Eu sei que estás aí, como um animal encolhido num canto com medo de ser descoberto. A observar tudo à sua volta, para não deixar escapar o mais infimo promenor, o mínimo passo da sua presa. Pronto para atacar, desencolher-se e fazer-se grande, o maior de todos. Mas a fome voltará sempre e presa nem sempre será alcançada. Espera. Não és um animal. És tu, com conceitos e palavras diferentes que se podem adequar a ti. Podes continuar aí, quem sabe a observar-me secretamente através das paredes, saber tudo o que faço e até ver-me nua. Uma conclusão é certa, continuarás a não saber absolutamente nada de mim nem do que vai acontecer a seguir. 

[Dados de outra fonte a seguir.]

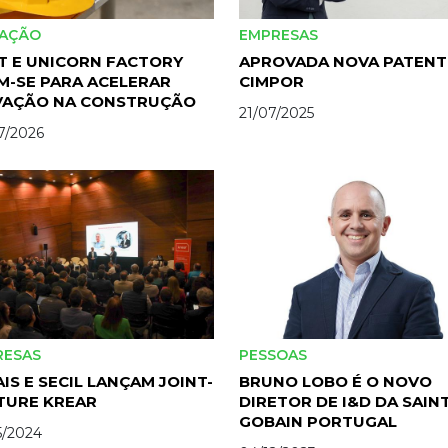
VAÇÃO
EMPRESAS
T E UNICORN FACTORY
APROVADA NOVA PATENT
M-SE PARA ACELERAR
CIMPOR
VAÇÃO NA CONSTRUÇÃO
21/07/2025
7/2026
RESAS
PESSOAS
IS E SECIL LANÇAM JOINT-
BRUNO LOBO É O NOVO
TURE KREAR
DIRETOR DE I&D DA SAINT
GOBAIN PORTUGAL
5/2024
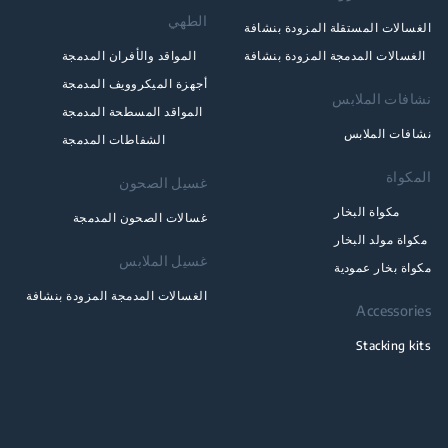
الطهي
الغسالات المستقلة المزودة بنشافة
الغسالات المدمجة المزودة بنشافة
المواقد والأفران المدمجة
أجهزة الميكروويف المدمجة
نشافات الملابس
المواقد المسطحة المدمجة
نشافات الملابس
الشفاطات المدمجة
المكواة
غسيل الصحون
مكواة البخار
غسالات الصحون المدمجة
مكواة مولد البخار
غسيل الملابس
مكواة بخار عمودية
الغسالات المدمجة المزودة بنشافة
Accessories
Stacking kits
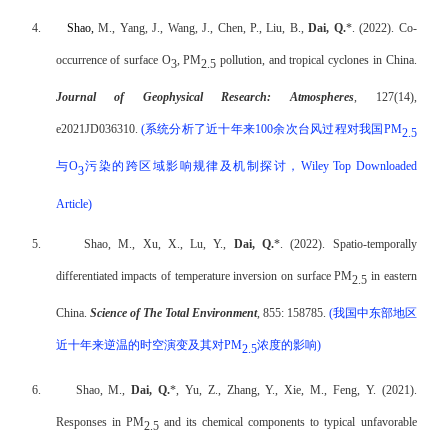
4.
Shao,
M., Yang, J., Wang, J., Chen, P., Liu, B.,
Dai, Q.
*. (2022). Co-
occurrence of surface O
, PM
pollution, and tropical cyclones in China.
3
2.5
Journal of Geophysical Research: Atmospheres
, 127(14),
e2021JD036310.
(
系统分析了近十年来
100
余次台风过程对我国
PM
2.5
与
O
污染的跨区域影响规律及机制探讨，
Wiley Top Downloaded
3
Article)
5.
Shao, M., Xu, X., Lu, Y.,
Dai, Q.
*. (2022). Spatio-temporally
differentiated impacts of temperature inversion on surface PM
in eastern
2.5
China.
Science of The Total Environment
, 855: 158785.
(
我国中东部地区
近十年来逆温的时空演变及其对
PM
浓度的影响
)
2.5
6.
Shao, M.,
Dai, Q.
*, Yu, Z., Zhang, Y., Xie, M., Feng, Y. (2021).
Responses in PM
and its chemical components to typical unfavorable
2.5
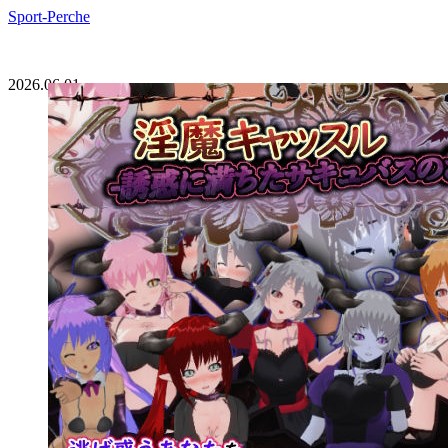
Sport-Perche
2026.06.01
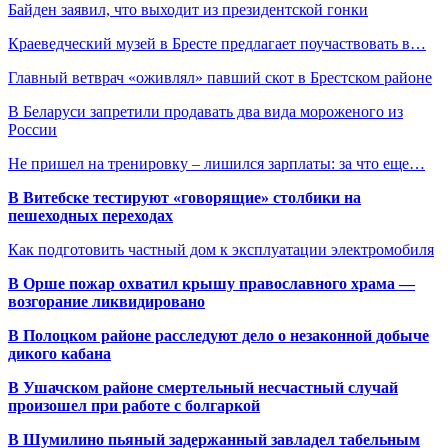
Байден заявил, что выходит из президентской гонки
Краеведческий музей в Бресте предлагает поучаствовать в…
Главный ветврач «оживлял» павший скот в Брестском районе
В Беларуси запретили продавать два вида мороженого из
России
Не пришел на тренировку – лишился зарплаты: за что еще…
В Витебске тестируют «говорящие» столбики на
пешеходных переходах
Как подготовить частный дом к эксплуатации электромобиля
В Орше пожар охватил крышу православного храма —
возгорание ликвидировано
В Полоцком районе расследуют дело о незаконной добыче
дикого кабана
В Ушачском районе смертельный несчастный случай
произошел при работе с болгаркой
В Шумилино пьяный задержанный завладел табельным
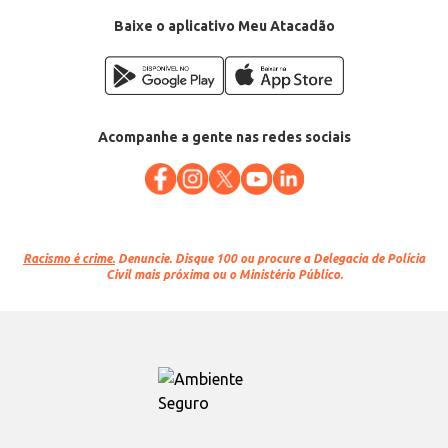
Baixe o aplicativo Meu Atacadão
Acompanhe a gente nas redes sociais
Racismo é crime.
Denuncie. Disque 100 ou procure a Delegacia de Polícia
Civil mais próxima ou o Ministério Público.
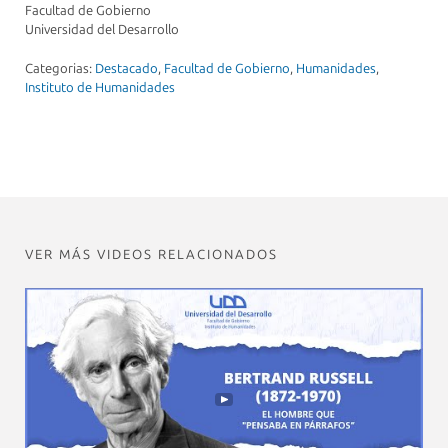
Facultad de Gobierno
Universidad del Desarrollo
Categorias:
Destacado
,
Facultad de Gobierno
,
Humanidades
,
Instituto de Humanidades
VER MÁS VIDEOS RELACIONADOS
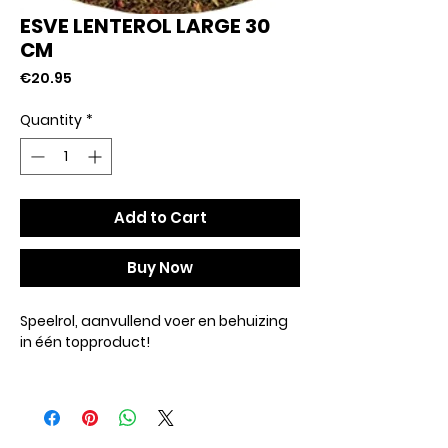
ESVE LENTEROL LARGE 30
CM
Price
€20.95
Quantity
*
Add to Cart
Buy Now
Speelrol, aanvullend voer en behuizing
in één topproduct!
Konijnen en knaagdieren zijn dol op
lenterollen, met hooi, bloemen en
kruiden. Vers van de bergeweide.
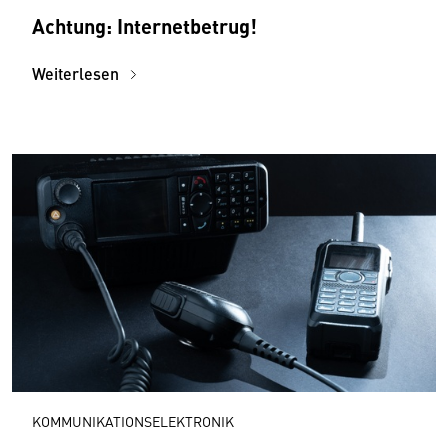
Achtung: Internetbetrug!
Weiterlesen
KOMMUNIKATIONSELEKTRONIK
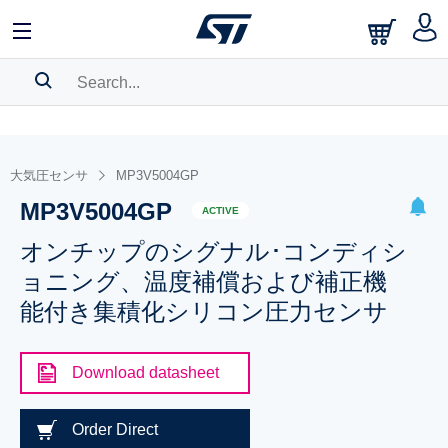
SEARCH HISTORY
BOOKMARK
大気圧センサ
MP3V5004GP
MP3V5004GP
Please
log in
to show your saved searches.
ACTIVE
オンチップのシグナル･コンディシ
ョニング、温度補償および補正機
能付き集積化シリコン圧力センサ
Download datasheet
Order Direct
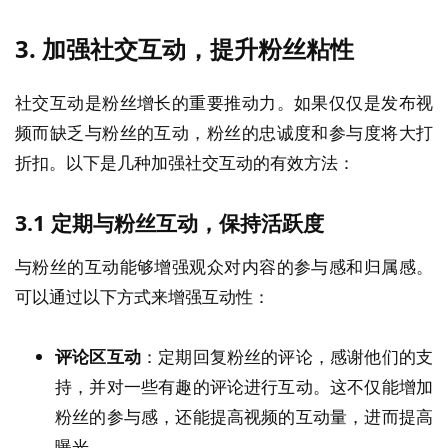
3.
加强社交互动，提升粉丝粘性
社交互动是粉丝增长的重要推动力。如果仅仅是发布视
频而缺乏与粉丝的互动，粉丝的忠诚度和参与度将大打
折扣。以下是几种加强社交互动的有效方法：
3.1
定期与粉丝互动，保持活跃度
与粉丝的互动能够增强观众对内容的参与感和归属感。
可以通过以下方式来增强互动性：
评论区互动
：定期回复粉丝的评论，感谢他们的支
持，并对一些有趣的评论进行互动。这不仅能增加
粉丝的参与感，还能提高视频的互动量，进而提高
曝光。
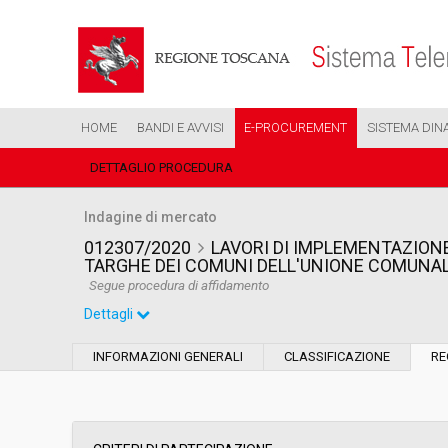
HOME
BANDI E AVVISI
E-PROCUREMENT
SISTEMA DIN
DETTAGLIO PROCEDURA
Indagine di mercato
012307/2020
LAVORI DI IMPLEMENTAZIONE
TARGHE DEI COMUNI DELL'UNIONE COMUNALE
Segue procedura di affidamento
Dettagli
Settore:
Ordinario
INFORMAZIONI GENERALI
CLASSIFICAZIONE
RE
Data pubblicazione:
17/07/2020 15:04
Svolgimento:
Busta chiusa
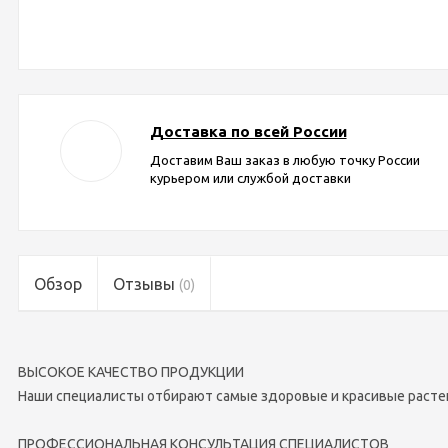
Доставка по всей России
Доставим Ваш заказ в любую точку России
курьером или службой доставки
Обзор
Отзывы
(0)
ВЫСОКОЕ КАЧЕСТВО ПРОДУКЦИИ
Наши специалисты отбирают самые здоровые и красивые расте
ПРОФЕССИОНАЛЬНАЯ КОНСУЛЬТАЦИЯ СПЕЦИАЛИСТОВ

Que ironia! (...) O ponto fraco de quem segue alguém é nunca pensar que pode estar a ser seguido. 
H.M.

Estende esse corpo num sítio confortável e sonha comigo: estamos de mãos dadas a caminhar por uma vereda desconhecida, sem pressa. Nessa longa caminhada, há momentos de "olhos nos olhos", "lábios nos lábios", somos a mesma terra. A vereda não tem fim e certamente morreremos com as mãos coladas a meio do caminho da eternidade. Se eu morrer primeiro, serás capaz de criar uma cor que não existe e tingir com ela alguma parte do teu corpo, mesmo sabendo que isto não passa de um sonho e estás adormecido?

Acorda. Recorda-te de tudo. Só quando te sentires capaz de criar a cor dos teus sonhos e infiltra-la em ti por mim saberás quem sou. Seremos um só.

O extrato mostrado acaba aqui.